CREATE OR REPLACE PROCEDURE LogAllEmployeeEmails()
LANGUAGE plpgsql
AS $$
DECLARE
  employee_record RECORD; -- variable to hold an entire row
BEGIN
  FOR employee_record IN SELECT first_name, last_name, email FROM Employees LOOP
    RAISE NOTICE 'Employee: % %, Email: %', employee_record.first_name, employee_record.last_name, employee_record.email;
    -- RAISE NOTICE is akin to a print statement in many programming languages. 
  END LOOP;
END;
$$;

NOTICE:  Employee: Alice Brown, Email: abrown@example.com
NOTICE:  Employee: David Evans, Email: devans@example.com
NOTICE:  Employee: Charlie Day, Email: cday@example.com
NOTICE:  Employee: Fiona Green, Email: fgreen@example.com

Practical Example: Insert rows from a query into a table

CREATE OR REPLACE PROCEDURE LogAllEmployeeEmailsToTable()
LANGUAGE plpgsql
AS $$
DECLARE
  employee_record RECORD;
BEGIN
  -- Loop through each employee returned from query 
  FOR employee_record IN SELECT first_name, last_name, email FROM Employees LOOP
    -- Insert the employee's details into the email_log table
    INSERT INTO email_log (employee_first_name, employee_last_name, employee_email)
    VALUES (employee_record.first_name, employee_record.last_name, employee_record.email);
  END LOOP;

  -- RAISE NOTICE 'All employee emails have been logged to the email_log table.';
END;
$$;

NOTICE:  All employee emails have been logged to the email_log table.

§3 Cursors #

A cursor is a database object that enables you to traverse and process the rows of a query result set one by one. Generally a set-based operation is preferred for performance, but cursors are sometimes necessary for row-by-row processing, especially when complex logic needs to be applied to each individual row.
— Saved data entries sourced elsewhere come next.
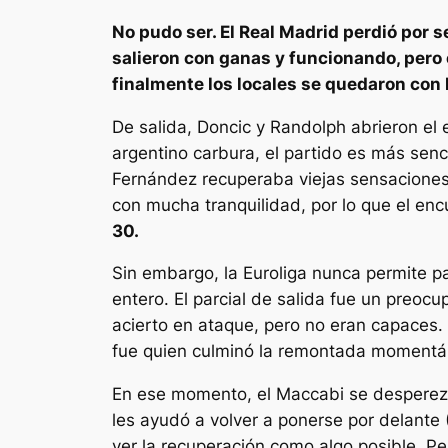
No pudo ser. El Real Madrid perdió por 
salieron con ganas y funcionando, pero
finalmente los locales se quedaron con l
De salida, Doncic y Randolph abrieron el 
argentino carbura, el partido es más senci
Fernández recuperaba viejas sensaciones 
con mucha tranquilidad, por lo que el enc
30.
Sin embargo, la Euroliga nunca permite pa
entero. El parcial de salida fue un preo
acierto en ataque, pero no eran capaces. 
fue quien culminó la remontada momentá
En ese momento, el Maccabi se desperezó 
les ayudó a volver a ponerse por delante 
ver la recuperación como algo posible. Pese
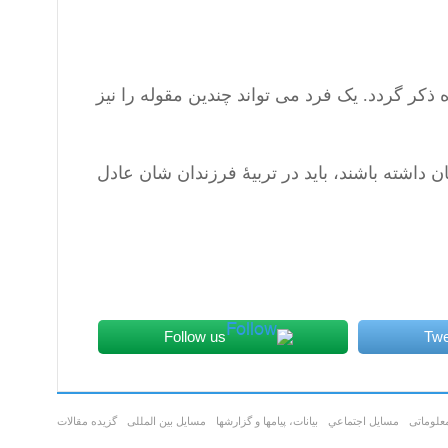
ذکر گردد. یک فرد می تواند چندین مقوله را نیز
داشته باشند، باید در تربیۀ فرزندان شان عادل
Follow us
Twe
علوماتی
مسايل اجتماعي
بیانات، پیامها و گزارشها
مسایل بین المللی
گزیده مقالات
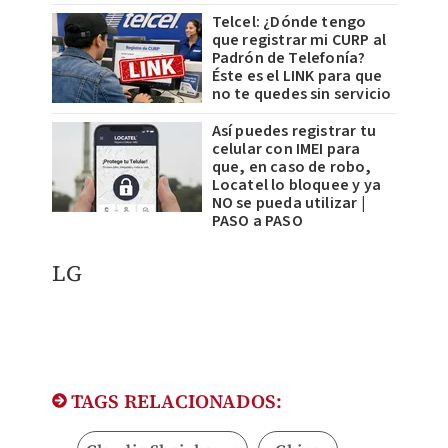
Telcel: ¿Dónde tengo
que registrar mi CURP al
Padrón de Telefonía?
Éste es el LINK para que
no te quedes sin servicio
Así puedes registrar tu
celular con IMEI para
que, en caso de robo,
Locatel lo bloquee y ya
NO se pueda utilizar |
PASO a PASO
LG
TAGS RELACIONADOS:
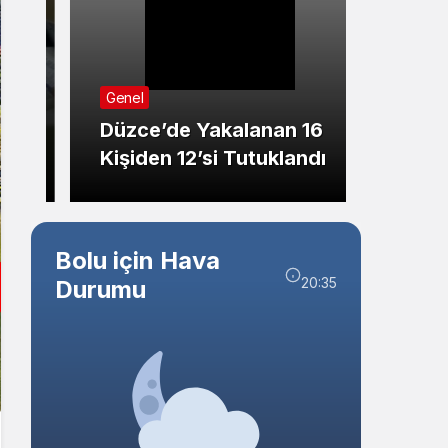
Sistem Modu
Sistem modunu seçin.
Genel
Genel
Kasta
Düzce’de Yakalanan 16
Evind
Kişiden 12’si Tutuklandı
Bulun
Bolu için Hava
20:35
Durumu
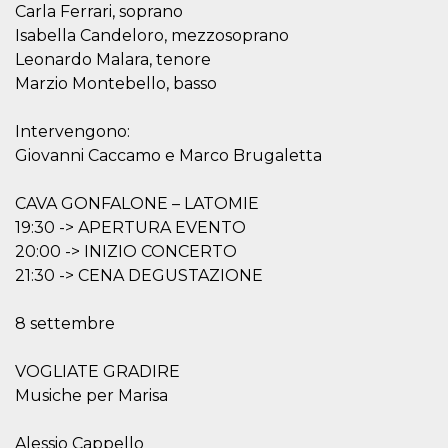
Carla Ferrari, soprano
cookie viene
anche trami
Isabella Candeloro, mezzosoprano
piace e altri
pulsanti e t
Leonardo Malara, tenore
Facebook
Marzio Montebello, basso
posizionati 
molti siti W
diversi.
Intervengono:
dpr
.facebook.com
1
permette di
settimana
controllare 
Giovanni Caccamo e Marco Brugaletta
funzione “S
su Facebook
pulsante “M
CAVA GONFALONE – LATOMIE
piace”, rac
le impostaz
19:30 -> APERTURA EVENTO
della lingua
20:00 -> INIZIO CONCERTO
permettono
condividere
21:30 -> CENA DEGUSTAZIONE
pagina.
fr
3 mesi
Contiene la
Meta
8 settembre
combinazio
Platform Inc.
ID univoco 
.facebook.com
browser e
dell'utente,
VOGLIATE GRADIRE
utilizzata pe
pubblicità m
Musiche per Marisa
oo
5 anni
consente
Meta
all'utente di
Platform Inc.
Alessio Cappello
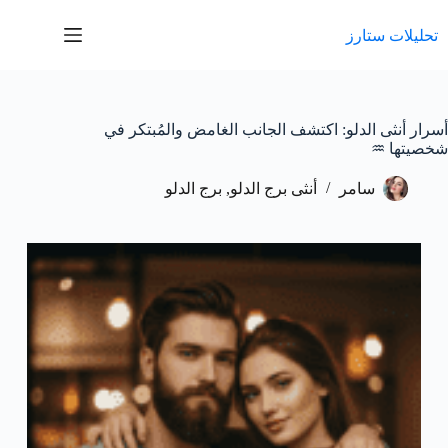
لتجاوز
لى
تحليلات ستارز
لمحتوى
أسرار أنثى الدلو: اكتشف الجانب الغامض والمُبتكر في
شخصيتها ♒️
سامر
أنثى برج الدلو
,
برج الدلو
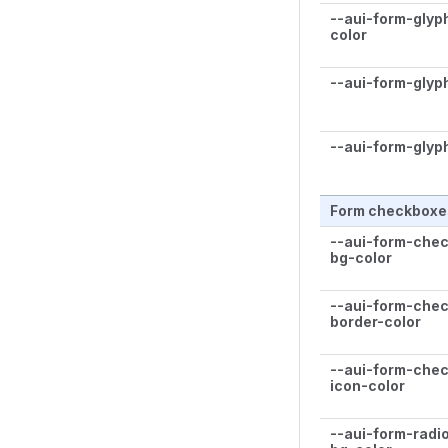
--aui-form-glyph
color
--aui-form-glyp
--aui-form-glyph
Form checkboxes
--aui-form-chec
bg-color
--aui-form-chec
border-color
--aui-form-chec
icon-color
--aui-form-rad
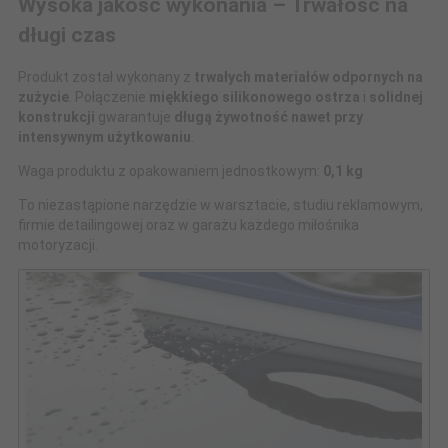
Wysoka jakość wykonania – Trwałość na
długi czas
Produkt został wykonany z
trwałych materiałów odpornych na
zużycie
. Połączenie
miękkiego silikonowego ostrza
i
solidnej
konstrukcji
gwarantuje
długą żywotność nawet przy
intensywnym użytkowaniu
.
Waga produktu z opakowaniem jednostkowym:
0,1 kg
To niezastąpione narzędzie w warsztacie, studiu reklamowym,
firmie detailingowej oraz w garażu każdego miłośnika
motoryzacji.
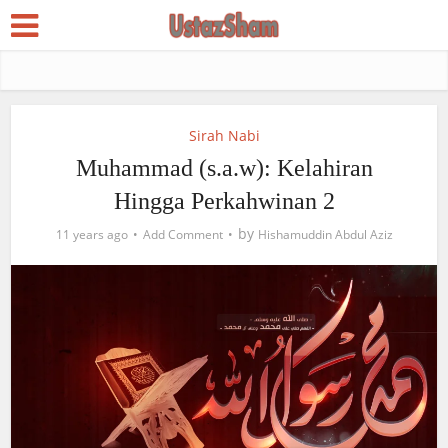
Sirah Nabi
Muhammad (s.a.w): Kelahiran
Hingga Perkahwinan 2
by
11 years ago
Add Comment
Hishamuddin Abdul Aziz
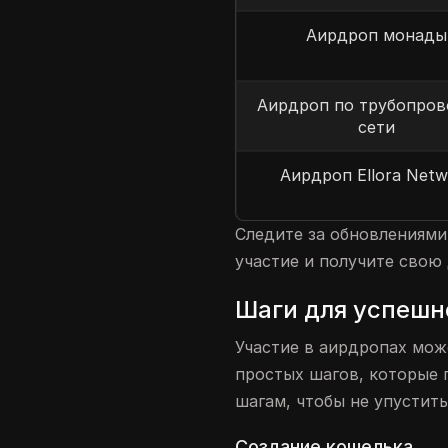
Аирдроп монады
Аирдроп по трубопро
сети
Аирдроп Ellora Netw
Следите за обновлениями
участие и получите свою
Шаги для успешн
Участие в аирдропах мож
простых шагов, которые 
шагам, чтобы не упустит
Создание кошелька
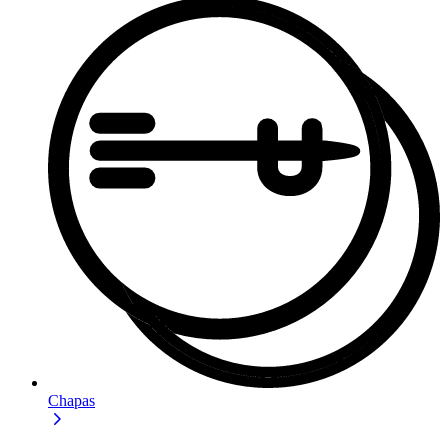
Chapas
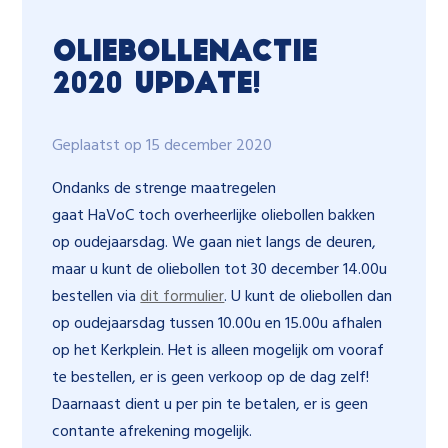
Oliebollenactie
2020 update!
Geplaatst op 15 december 2020
Ondanks de strenge maatregelen
gaat HaVoC toch overheerlijke oliebollen bakken
op oudejaarsdag. We gaan niet langs de deuren,
maar u kunt de oliebollen tot 30 december 14.00u
bestellen via
dit formulier
. U kunt de oliebollen dan
op oudejaarsdag tussen 10.00u en 15.00u afhalen
op het Kerkplein. Het is alleen mogelijk om vooraf
te bestellen, er is geen verkoop op de dag zelf!
Daarnaast dient u per pin te betalen, er is geen
contante afrekening mogelijk.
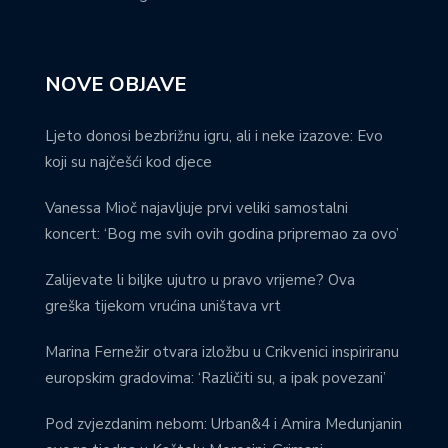
NOVE OBJAVE
Ljeto donosi bezbrižnu igru, ali i neke izazove: Evo
koji su najčešći kod djece
Vanessa Mioč najavljuje prvi veliki samostalni
koncert: ‘Bog me svih ovih godina pripremao za ovo’
Zalijevate li biljke ujutro u pravo vrijeme? Ova
greška tijekom vrućina uništava vrt
Marina Fernežir otvara izložbu u Crikvenici inspiriranu
europskim gradovima: ‘Različiti su, a ipak povezani’
Pod zvjezdanim nebom: Urban&4 i Amira Medunjanin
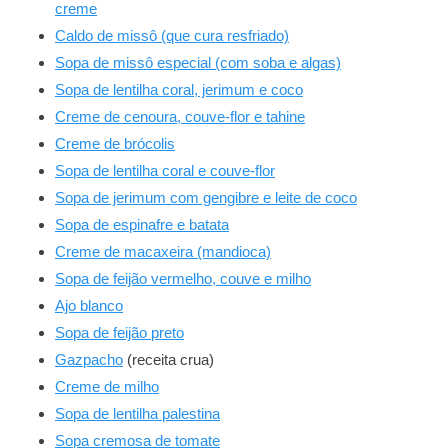
creme
Caldo de missô (que cura resfriado)
Sopa de missô especial (com soba e algas)
Sopa de lentilha coral, jerimum e coco
Creme de cenoura, couve-flor e tahine
Creme de brócolis
Sopa de lentilha coral e couve-flor
Sopa de jerimum com gengibre e leite de coco
Sopa de espinafre e batata
Creme de macaxeira (mandioca)
Sopa de feijão vermelho, couve e milho
Ajo blanco
Sopa de feijão preto
Gazpacho
(receita crua)
Creme de milho
Sopa de lentilha palestina
Sopa cremosa de tomate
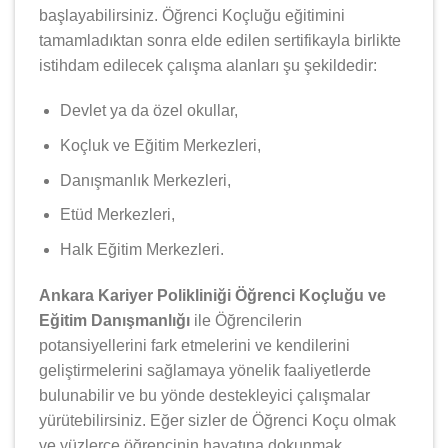
başlayabilirsiniz. Öğrenci Koçluğu eğitimini
tamamladıktan sonra elde edilen sertifikayla birlikte
istihdam edilecek çalışma alanları şu şekildedir:
Devlet ya da özel okullar,
Koçluk ve Eğitim Merkezleri,
Danışmanlık Merkezleri,
Etüd Merkezleri,
Halk Eğitim Merkezleri.
Ankara Kariyer Polikliniği Öğrenci Koçluğu ve
Eğitim Danışmanlığı
ile Öğrencilerin
potansiyellerini fark etmelerini ve kendilerini
geliştirmelerini sağlamaya yönelik faaliyetlerde
bulunabilir ve bu yönde destekleyici çalışmalar
yürütebilirsiniz. Eğer sizler de Öğrenci Koçu olmak
ve yüzlerce öğrencinin hayatına dokunmak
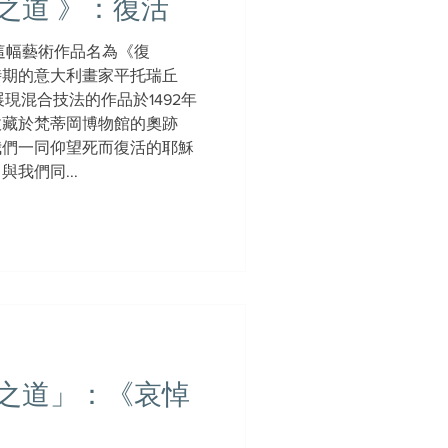
之道 》：復活
這幅藝術作品名為《復
時期的意大利畫家平托瑞丘
這幅展現混合技法的作品於1492年
現收藏於梵蒂岡博物館的奧跡
我們一同仰望死而復活的耶穌
我們同...
之道」：《哀悼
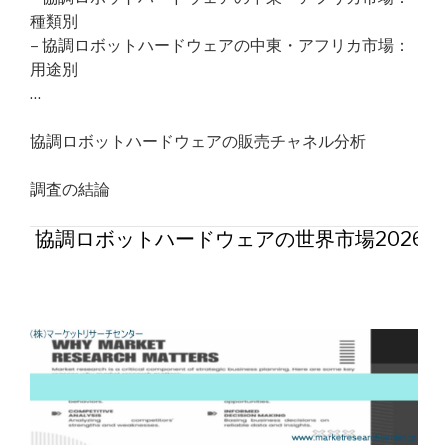
種類別
– 協調ロボットハードウェアの中東・アフリカ市場：
用途別
…
協調ロボットハードウェアの販売チャネル分析
調査の結論
協調ロボットハードウェアの世界市場2026年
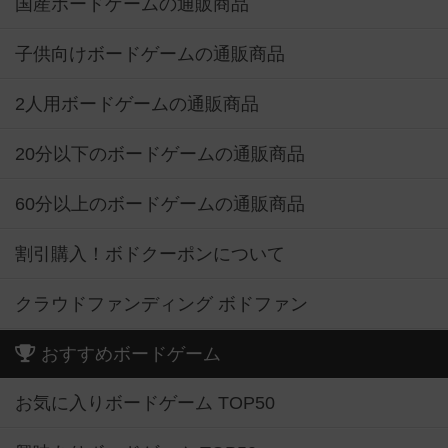
国産ボードゲームの通販商品
子供向けボードゲームの通販商品
2人用ボードゲームの通販商品
20分以下のボードゲームの通販商品
60分以上のボードゲームの通販商品
割引購入！ボドクーポンについて
クラウドファンディング ボドファン
おすすめボードゲーム
お気に入りボードゲーム TOP50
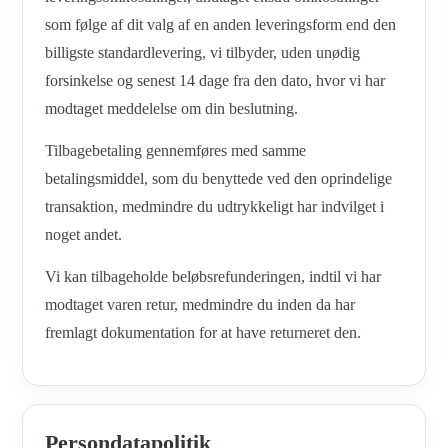
som følge af dit valg af en anden leveringsform end den
billigste standardlevering, vi tilbyder, uden unødig
forsinkelse og senest 14 dage fra den dato, hvor vi har
modtaget meddelelse om din beslutning.
Tilbagebetaling gennemføres med samme
betalingsmiddel, som du benyttede ved den oprindelige
transaktion, medmindre du udtrykkeligt har indvilget i
noget andet.
Vi kan tilbageholde beløbsrefunderingen, indtil vi har
modtaget varen retur, medmindre du inden da har
fremlagt dokumentation for at have returneret den.
Persondatapolitik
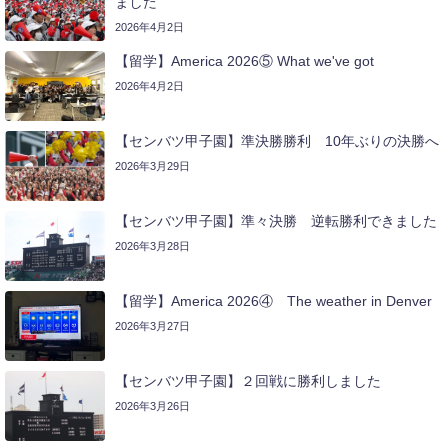
ました
2026年4月2日
【留学】America 2026⑤ What we've got
2026年4月2日
【センバツ甲子園】準決勝勝利 10年ぶりの決勝へ
2026年3月29日
【センバツ甲子園】準々決勝 逆転勝利できました
2026年3月28日
【留学】America 2026④ The weather in Denver
2026年3月27日
【センバツ甲子園】２回戦に勝利しました
2026年3月26日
A cursor allows you to iterate through the rows returned by a SELECT statement, fetching one row at a time and performing operations on it.

When to use cursors:

When you need to perform complex, row-specific logic that cannot be easily expressed with set-based SQL operations.
When you need to update or delete the current row being processed.
For administrative tasks or data migration scripts where row-by-row processing is unavoidable.

When to avoid cursors:

Cursors are generally much slower and resource-intensive than set-based SQL operations (e.g., UPDATE ... WHERE, INSERT ... SELECT). If you can achieve the same result with a single UPDATE, DELETE, or INSERT statement, do so.

§3.1 Working with Cursors #

This example demonstrates how to declare a cursor and use it to perform operations on rows returned from a query.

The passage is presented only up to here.